The secular and democratic nation has become politicized and polarized in recent years with civil unrest joining a corruption probe at the heart of government. Prime Minister Recep Tayyip Erdogan has taken a hard line on protesters as well as banning Twitter and YouTube.
(Read more: Turkey blocks YouTube after Twitter ban)
Opinion polls suggest that this Sunday's local elections will be a close call with Erdogan's ruling Justice and Development Party (AKP) likely to get between 40 percent and 45 percent of the vote, beating the main opposition The Republican People's Party (CHP).
Here is a look at what's at stake:
Emerging problems for an emerging economy
A poor current account deficit and an over-reliance on domestic demand has meant investors are starting to reconsider whether to park cash in the country. The "tapering" of asset purchases by the U.S. Federal Reserve has also increased the strain on Turkey with U.S. dollars flooding back home in the hope of rate hikes.
In the last six months, the dollar has appreciated nearly 9 percent over the Turkish lira, the Borsa Istanbul 100 Index (XU100) has fallen by a similar margin and 10-year government bond yields have crept above the 11 percent level.

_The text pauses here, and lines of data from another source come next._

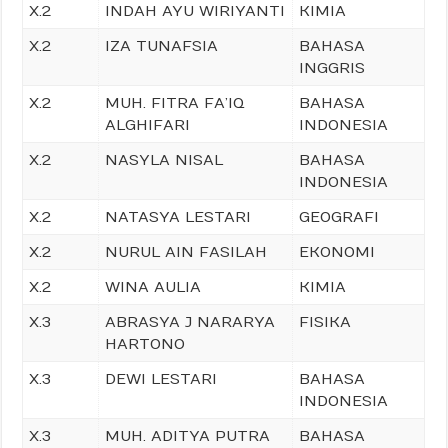
X.2
INDAH AYU WIRIYANTI
KIMIA
X.2
IZA TUNAFSIA
BAHASA
INGGRIS
X.2
MUH. FITRA FA’IQ
BAHASA
ALGHIFARI
INDONESIA
X.2
NASYLA NISAL
BAHASA
INDONESIA
X.2
NATASYA LESTARI
GEOGRAFI
X.2
NURUL AIN FASILAH
EKONOMI
X.2
WINA AULIA
KIMIA
X.3
ABRASYA J NARARYA
FISIKA
HARTONO
X.3
DEWI LESTARI
BAHASA
INDONESIA
X.3
MUH. ADITYA PUTRA
BAHASA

For emerging market analysts, Sunday's ballot will be a key sign of Erdogan's legitimacy and his party's popularity ahead of presidential elections in August and parliamentary elections next year. It also offers investors two possible paths for the country, according to Tim Ash, head of emerging markets research at Standard Bank.
"(Erdogan) needs to do better than 40 percent, if he does that markets rally. Less and markets could be vulnerable," he told CNBC via email.
All eyes on Erdogan
A respectable performance by Erdogan would likely be seen as market-friendly given that investors seem to frown upon uncertainty. The political stability offered by the status quo is expected to push assets higher, according to analysts, despite worrying economic fundamentals persisting.

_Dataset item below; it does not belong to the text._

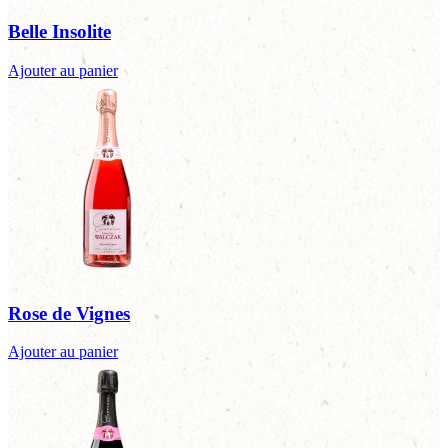
Belle Insolite
Ajouter au panier
Rose de Vignes
Ajouter au panier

It would also mean Erdogan is likely to run for president, according to Wolfango Piccoli, managing director at Teneo Intelligence. This would be the first direct elections for Turkey's head of state and Erdogan would replace incumbent Abdullah Gul in the summer. The knock-on effect might be that the moderate and more market-friendly Gul would swap with Erdogen and assume the premiership, according to Nicholas Spiro, the managing director of Spiro Sovereign Strategy.
A contrarian view comes from analysts at Bank of America Merrill Lynch. They believe that markets have become too complacent over Sunday's elections and expect a strong result for Erdogan would make him stay as prime minister,
"Although we believe a stronger AKP performance will empower PM Erdogan and may pave the way for the government to make more controversial decisions that eventually could increase the political risk premium, market pricing seems to disagree with us," a fixed income strategy team at the bank, led by Alberto Ades, said in a note on Thursday.
Below 40 percent
On the other end of the scale, analysts warn that any alternative election outcome could cause Turkish assets to suffer. Spiro said that a poor showing for the AKP, and in particularly a loss in Istanbul, would inject yet more instability and possibly lead to a snap parliamentary election this year.
"Erdogan is going out of his way to test the resilience of Turkey's creditworthiness at a particularly dangerous time for EMs. Irrespective of the outcome of Sunday's election, the spectre of more Gezi Park-type unrest looms," he warned in a research note on Wednesday.
Piccoli agrees, suggesting that less than 39 percent share of the votes in the municipal polls would increase the risk of snap elections and would leave a weak majority of 60 percent in any future parliament.